Restons également circonspects dans nos projections vers l’avenir. Trop de « futurologues » se déconsidèrent. Nous ignorons quand et où, mais surtout dans quel contexte socio-économique le nouveau système finira par s’imposer. Au risque de choquer les inconditionnels, reconnaissons même que la puissance et l’extraordinaire vitalité du régime capitaliste laissent peu de pouvoir de persuasion à ceux qui, en stigmatisent les tares et surtout à ceux qui proposent les moyens d’en changer et de construire d’autres institutions mieux adaptées. Nous avons conscience d’être à contre-courant de la pensée économique dominante actuelle.
Demeurons lucides. L’économie distributive ne se réalisera ni ce mois-ci, ni l’année prochaine, et surtout pas du jour au lendemain. Nous ne savons pas dans quelles circonstances. Comment alors décrire dans tous leurs détails les modalités à envisager ? L’exemple du demisiècle passé où les projets « distributistes » passèrent du dirigisme d’Elysée Reybaud par exemple (1) à l’autogestion de Marie-Louise Duboin nous conduit à cette prudence que d’aucuns trouveront excessive.

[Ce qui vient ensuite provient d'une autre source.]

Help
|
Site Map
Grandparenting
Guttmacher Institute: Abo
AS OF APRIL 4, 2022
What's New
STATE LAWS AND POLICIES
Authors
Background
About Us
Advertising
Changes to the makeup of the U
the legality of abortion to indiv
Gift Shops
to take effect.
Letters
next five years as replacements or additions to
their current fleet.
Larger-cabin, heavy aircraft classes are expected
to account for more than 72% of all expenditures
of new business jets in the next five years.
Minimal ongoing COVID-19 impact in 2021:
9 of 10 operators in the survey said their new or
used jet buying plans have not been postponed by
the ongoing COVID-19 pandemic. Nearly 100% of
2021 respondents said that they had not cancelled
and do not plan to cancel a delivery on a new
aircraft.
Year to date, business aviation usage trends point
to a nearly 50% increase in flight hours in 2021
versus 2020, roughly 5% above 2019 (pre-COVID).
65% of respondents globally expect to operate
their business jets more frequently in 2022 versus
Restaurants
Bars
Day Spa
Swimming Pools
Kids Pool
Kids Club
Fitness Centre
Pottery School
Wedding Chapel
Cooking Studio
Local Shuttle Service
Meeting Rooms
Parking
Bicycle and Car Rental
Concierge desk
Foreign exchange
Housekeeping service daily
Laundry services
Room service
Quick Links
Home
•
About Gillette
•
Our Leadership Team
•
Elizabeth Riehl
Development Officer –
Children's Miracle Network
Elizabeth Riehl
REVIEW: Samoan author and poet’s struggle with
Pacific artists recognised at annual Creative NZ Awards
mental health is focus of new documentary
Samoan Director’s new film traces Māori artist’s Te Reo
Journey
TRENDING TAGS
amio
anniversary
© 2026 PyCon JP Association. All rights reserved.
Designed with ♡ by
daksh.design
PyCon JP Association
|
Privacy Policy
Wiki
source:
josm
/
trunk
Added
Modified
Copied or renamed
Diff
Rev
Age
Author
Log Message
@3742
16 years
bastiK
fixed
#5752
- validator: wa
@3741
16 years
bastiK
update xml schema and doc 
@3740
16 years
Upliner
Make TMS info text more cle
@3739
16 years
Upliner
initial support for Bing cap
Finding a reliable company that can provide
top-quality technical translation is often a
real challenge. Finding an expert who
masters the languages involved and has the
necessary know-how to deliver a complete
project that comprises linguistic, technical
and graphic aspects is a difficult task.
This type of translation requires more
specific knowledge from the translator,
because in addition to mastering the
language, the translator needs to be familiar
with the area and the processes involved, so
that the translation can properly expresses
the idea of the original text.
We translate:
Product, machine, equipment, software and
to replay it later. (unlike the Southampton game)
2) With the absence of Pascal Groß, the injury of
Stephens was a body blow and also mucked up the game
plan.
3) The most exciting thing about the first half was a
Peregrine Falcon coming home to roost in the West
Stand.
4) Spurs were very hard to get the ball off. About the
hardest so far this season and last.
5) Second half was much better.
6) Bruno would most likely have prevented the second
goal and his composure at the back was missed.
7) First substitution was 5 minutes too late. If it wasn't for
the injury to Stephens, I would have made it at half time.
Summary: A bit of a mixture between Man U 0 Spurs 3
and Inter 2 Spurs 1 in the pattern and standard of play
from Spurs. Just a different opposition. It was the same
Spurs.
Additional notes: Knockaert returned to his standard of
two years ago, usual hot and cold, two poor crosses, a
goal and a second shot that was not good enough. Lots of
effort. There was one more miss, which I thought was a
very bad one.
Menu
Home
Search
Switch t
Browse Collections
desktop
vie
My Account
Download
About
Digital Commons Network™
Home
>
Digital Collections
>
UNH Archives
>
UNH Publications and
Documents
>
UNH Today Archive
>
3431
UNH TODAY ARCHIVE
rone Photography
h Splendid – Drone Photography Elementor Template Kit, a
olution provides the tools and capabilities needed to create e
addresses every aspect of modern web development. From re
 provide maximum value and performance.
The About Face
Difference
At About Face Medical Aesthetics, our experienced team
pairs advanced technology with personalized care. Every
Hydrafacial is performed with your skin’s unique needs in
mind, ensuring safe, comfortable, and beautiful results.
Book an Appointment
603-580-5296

Remarquons toutefois que l’essentiel de nos thèmes résiste fort bien à l’épreuve du temps puisqu’elles demeurent compatibles avec les nouvelles idées sur la vie publique. Nos principes de base pourraient également recevoir leur application aussi bien dans une organisation fédéraliste et coopérativiste soutenue par exemple par Pierre Herdner que dans une structure fédéraliste proud’honnienne envisagée par Alexandre Marc, en fait dans toute société socialiste. Le socialisme étant caractérisé par la propriété collective, mais pas étatique, des moyens de production, de recherche et d’information de masse.

Principes et moyens

Notre idée fondamentale réside surement dans la nécessaire adéquation entre les productions possibles de toutes natures et les revenus disponibles permettant à tous de les acquérir. De là résulte la trilogie distributive  : monnaie, service social, revenu social qui caractérise notre thèse.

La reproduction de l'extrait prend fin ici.